Knox and I smile uneasily. It’s one thing having strangers engage with the digital version of yourself that you’re sharing online, but in person, I don’t know what to do with my face.

‘Her name’s Violet,’ the man says.

‘Violet’s doing so well,’ Knox says smoothly, always stepping up when I’m stuck being awkward. ‘We’re really enjoying having her be a part of our club.’

‘She gets nervous doing long distances on her own, so Croissants and Kilometres has been a godsend for her.
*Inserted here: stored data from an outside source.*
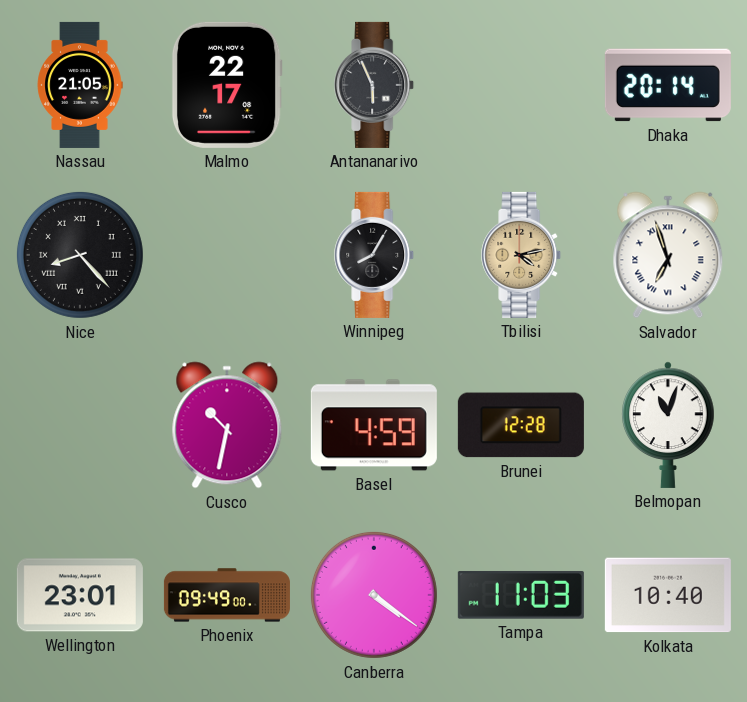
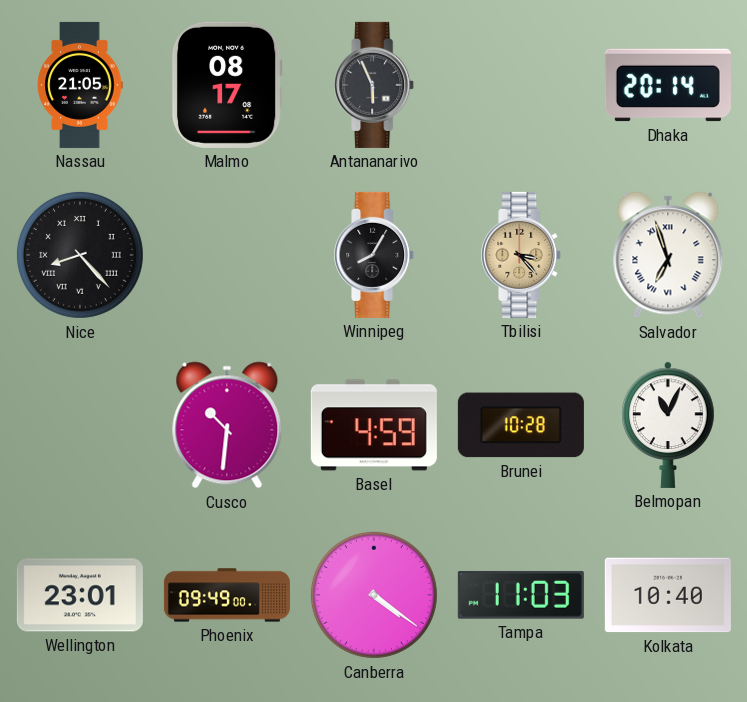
Malmo: 22:17 -> 08:17
Tbilisi: 4:13 -> 3:23
Cusco: 10:32 -> 10:31
Brunei: 12:28 -> 10:28
Belmopan: 11:03 -> 11:04
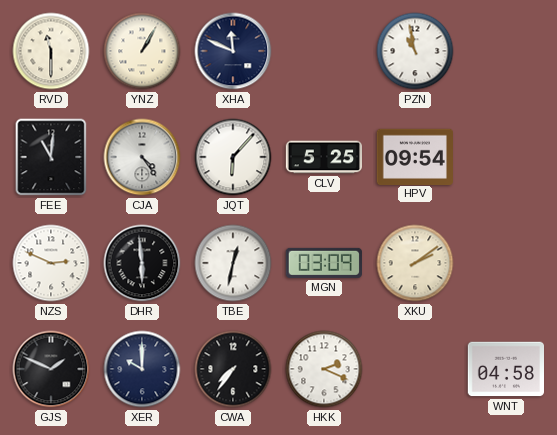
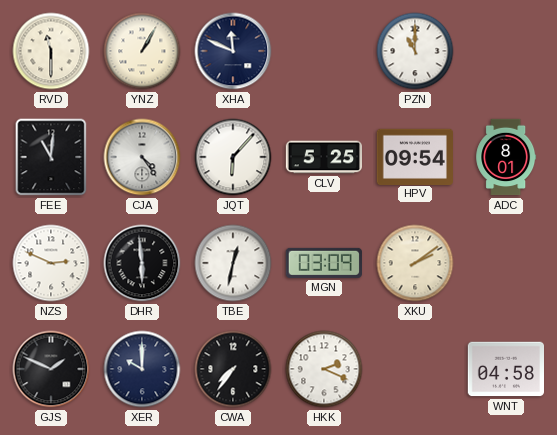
PZN: 10:58 -> 11:00
ADC: none -> 8:01
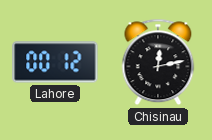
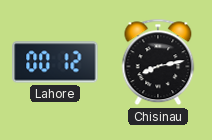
Chisinau: 12:13 -> 8:13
Have you guys considered mid-week sessions?’

Knox and I share a glance. ‘If there was interest, maybe.’

The guy pushes the foot pad away from his body, the weights clanking as they lift. ‘Anyway, meeting the parents is a big dating milestone. Violet’s going to be stoked that you’re getting serious.’

‘I’m sorry about Mum,’ I say once we’ve politely disentangled ourselves from our conversation with Violet’s husband. ‘I can get you out of dinner.’

Knox steps closer, angling his body so Mr Violet can’t see me anymore. ‘You don’t need to apologise. I’d like to come to dinner.’

‘Really?’

‘I like spending time with you, Gen.’ And there’s that little smile again. The one that’s so unassuming and natural it can’t possibly be fake.

Let’s hope he still feels the same way after dinner with my parents.